* What is needed: Your answer must be the lines of the entries below, exactly as written, from the first line through the line containing "ispred Palače Srbija".

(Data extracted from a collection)
┌──

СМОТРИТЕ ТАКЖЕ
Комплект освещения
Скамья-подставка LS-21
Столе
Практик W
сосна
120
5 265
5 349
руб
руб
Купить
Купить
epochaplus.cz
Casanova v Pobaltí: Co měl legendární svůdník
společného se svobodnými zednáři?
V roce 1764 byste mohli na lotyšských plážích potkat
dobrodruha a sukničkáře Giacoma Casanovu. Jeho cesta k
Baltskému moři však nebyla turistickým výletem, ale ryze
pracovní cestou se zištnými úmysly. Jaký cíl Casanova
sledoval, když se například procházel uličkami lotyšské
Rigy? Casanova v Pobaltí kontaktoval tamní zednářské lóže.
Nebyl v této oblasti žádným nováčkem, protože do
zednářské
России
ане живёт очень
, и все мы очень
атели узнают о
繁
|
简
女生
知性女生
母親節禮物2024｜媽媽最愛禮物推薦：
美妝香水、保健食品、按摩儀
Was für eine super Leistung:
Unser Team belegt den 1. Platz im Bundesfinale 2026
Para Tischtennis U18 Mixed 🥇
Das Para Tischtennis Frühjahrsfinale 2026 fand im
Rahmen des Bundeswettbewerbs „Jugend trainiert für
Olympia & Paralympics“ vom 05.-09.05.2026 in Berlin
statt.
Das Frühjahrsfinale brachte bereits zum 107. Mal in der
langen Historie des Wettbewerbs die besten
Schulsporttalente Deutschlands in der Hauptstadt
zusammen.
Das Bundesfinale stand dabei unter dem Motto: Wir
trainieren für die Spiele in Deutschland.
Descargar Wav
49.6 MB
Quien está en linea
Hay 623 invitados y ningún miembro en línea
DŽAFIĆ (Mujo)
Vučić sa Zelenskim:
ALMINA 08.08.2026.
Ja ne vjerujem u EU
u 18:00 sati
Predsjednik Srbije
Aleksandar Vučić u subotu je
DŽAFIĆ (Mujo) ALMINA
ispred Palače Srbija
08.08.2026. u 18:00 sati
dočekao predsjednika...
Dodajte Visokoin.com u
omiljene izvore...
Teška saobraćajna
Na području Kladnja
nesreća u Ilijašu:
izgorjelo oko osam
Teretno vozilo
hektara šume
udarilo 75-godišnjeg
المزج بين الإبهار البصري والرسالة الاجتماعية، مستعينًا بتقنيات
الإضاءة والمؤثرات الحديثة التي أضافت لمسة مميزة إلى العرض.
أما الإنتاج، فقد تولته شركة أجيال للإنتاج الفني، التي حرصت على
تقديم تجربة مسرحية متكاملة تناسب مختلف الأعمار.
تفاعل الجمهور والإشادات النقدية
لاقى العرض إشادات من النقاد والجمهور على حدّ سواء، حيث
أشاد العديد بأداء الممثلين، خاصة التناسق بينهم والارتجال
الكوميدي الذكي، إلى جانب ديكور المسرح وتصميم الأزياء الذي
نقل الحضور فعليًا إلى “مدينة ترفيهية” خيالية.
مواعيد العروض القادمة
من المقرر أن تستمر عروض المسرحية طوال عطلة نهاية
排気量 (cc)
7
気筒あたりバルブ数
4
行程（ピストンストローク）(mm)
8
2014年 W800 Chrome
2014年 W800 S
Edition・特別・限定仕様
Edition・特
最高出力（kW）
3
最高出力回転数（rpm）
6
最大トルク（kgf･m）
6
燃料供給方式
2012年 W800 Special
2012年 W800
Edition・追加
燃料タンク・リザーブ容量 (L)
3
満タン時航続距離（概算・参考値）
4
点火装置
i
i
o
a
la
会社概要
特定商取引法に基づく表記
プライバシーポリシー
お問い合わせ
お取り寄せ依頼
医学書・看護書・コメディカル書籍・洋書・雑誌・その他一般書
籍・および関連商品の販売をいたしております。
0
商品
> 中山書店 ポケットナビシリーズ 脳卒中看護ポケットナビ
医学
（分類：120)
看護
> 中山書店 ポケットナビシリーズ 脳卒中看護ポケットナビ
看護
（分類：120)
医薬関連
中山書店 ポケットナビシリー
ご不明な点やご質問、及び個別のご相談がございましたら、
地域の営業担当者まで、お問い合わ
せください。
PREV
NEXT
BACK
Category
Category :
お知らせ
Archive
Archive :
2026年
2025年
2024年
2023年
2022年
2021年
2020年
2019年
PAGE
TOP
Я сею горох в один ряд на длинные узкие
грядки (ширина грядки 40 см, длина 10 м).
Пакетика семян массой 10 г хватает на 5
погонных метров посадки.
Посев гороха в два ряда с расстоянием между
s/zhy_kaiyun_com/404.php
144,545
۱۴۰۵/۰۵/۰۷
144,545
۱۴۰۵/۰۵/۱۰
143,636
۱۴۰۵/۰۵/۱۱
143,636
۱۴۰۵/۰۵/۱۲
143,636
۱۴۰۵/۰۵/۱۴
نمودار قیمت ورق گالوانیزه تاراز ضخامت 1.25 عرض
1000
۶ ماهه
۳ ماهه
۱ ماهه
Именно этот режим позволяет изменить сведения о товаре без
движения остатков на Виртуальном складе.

└──

* Solution to this exercise:
СМОТРИТЕ ТАКЖЕ
Комплект освещения
Скамья-подставка LS-21
Столе
Практик W
сосна
120
5 265
5 349
руб
руб
Купить
Купить
epochaplus.cz
Casanova v Pobaltí: Co měl legendární svůdník
společného se svobodnými zednáři?
V roce 1764 byste mohli na lotyšských plážích potkat
dobrodruha a sukničkáře Giacoma Casanovu. Jeho cesta k
Baltskému moři však nebyla turistickým výletem, ale ryze
pracovní cestou se zištnými úmysly. Jaký cíl Casanova
sledoval, když se například procházel uličkami lotyšské
Rigy? Casanova v Pobaltí kontaktoval tamní zednářské lóže.
Nebyl v této oblasti žádným nováčkem, protože do
zednářské
России
ане живёт очень
, и все мы очень
атели узнают о
繁
|
简
女生
知性女生
母親節禮物2024｜媽媽最愛禮物推薦：
美妝香水、保健食品、按摩儀
Was für eine super Leistung:
Unser Team belegt den 1. Platz im Bundesfinale 2026
Para Tischtennis U18 Mixed 🥇
Das Para Tischtennis Frühjahrsfinale 2026 fand im
Rahmen des Bundeswettbewerbs „Jugend trainiert für
Olympia & Paralympics“ vom 05.-09.05.2026 in Berlin
statt.
Das Frühjahrsfinale brachte bereits zum 107. Mal in der
langen Historie des Wettbewerbs die besten
Schulsporttalente Deutschlands in der Hauptstadt
zusammen.
Das Bundesfinale stand dabei unter dem Motto: Wir
trainieren für die Spiele in Deutschland.
Descargar Wav
49.6 MB
Quien está en linea
Hay 623 invitados y ningún miembro en línea
DŽAFIĆ (Mujo)
Vučić sa Zelenskim:
ALMINA 08.08.2026.
Ja ne vjerujem u EU
u 18:00 sati
Predsjednik Srbije
Aleksandar Vučić u subotu je
DŽAFIĆ (Mujo) ALMINA
ispred Palače Srbija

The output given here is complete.